Leishman, CEO of River, said the American dream feels out of reach for many people as housing costs rise, student debt lingers, and wages lag, and argued that this pressure helps explain why prediction markets and betting features are spreading through mainstream financial apps.
In his view, a system that once promised stable savings now pushes people toward risk if they want a shot at financial freedom.
Leishman opened by describing a growing belief that “more and more people are coming to the conclusion” that they need to gamble to get ahead. He said finance and entertainment have merged on the phone screen, with products that look like investing tools but function like casinos.
He pointed to platforms that promote constant trading and outcome bets, and said this environment tells users that the safe path of saving no longer works, only high‑risk wagers do. The result, he argued, is a landscape in which households face a choice between stagnation and speculative bets framed as empowerment.
Leishman contrasted today’s market with an earlier era in which a bank was a place that kept money safe. Banking and gambling were separate activities, he said, governed by different norms and expectations. Prediction markets, he argued, have given financial institutions a rationale to fold sports betting and event wagers into apps that once focused on savings and investing.
That change, he said, blurs lines for users who open a finance app and find a casino.
Gambling is correlated with stress, debt distress
Leishman linked this trend to research that shows gambling correlates with higher levels of debt distress and personal bankruptcy. He said gambling “isn’t good for society” and argued that the rapid spread of online betting should concern policymakers and industry leaders.

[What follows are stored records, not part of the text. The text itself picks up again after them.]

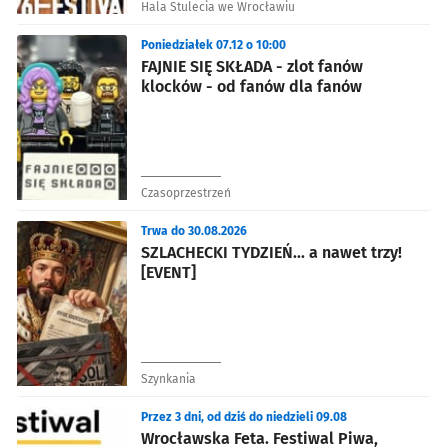
Hala Stulecia we Wrocławiu
Poniedziałek 07.12 o 10:00
FAJNIE SIĘ SKŁADA - zlot fanów
klocków - od fanów dla fanów
Czasoprzestrzeń
Trwa do 30.08.2026
SZLACHECKI TYDZIEŃ... a nawet trzy!
[EVENT]
Szynkania
Przez 3 dni, od dziś do niedzieli 09.08
Wrocławska Feta. Festiwal Piwa,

In the past, a person had to walk into a casino to place a bet; now, he said, anyone with a phone can gamble from the couch or the checkout line. The distance between everyday life and high‑risk wagering has collapsed into a few taps on an app, with push notifications and promotions designed to keep people engaged.
He accused parts of the crypto and fintech sector of not being honest about this direction. The industry “shouldn’t lie” about what it is building, he said, because many products marketed as tools for financial freedom depend on user losses and trading churn.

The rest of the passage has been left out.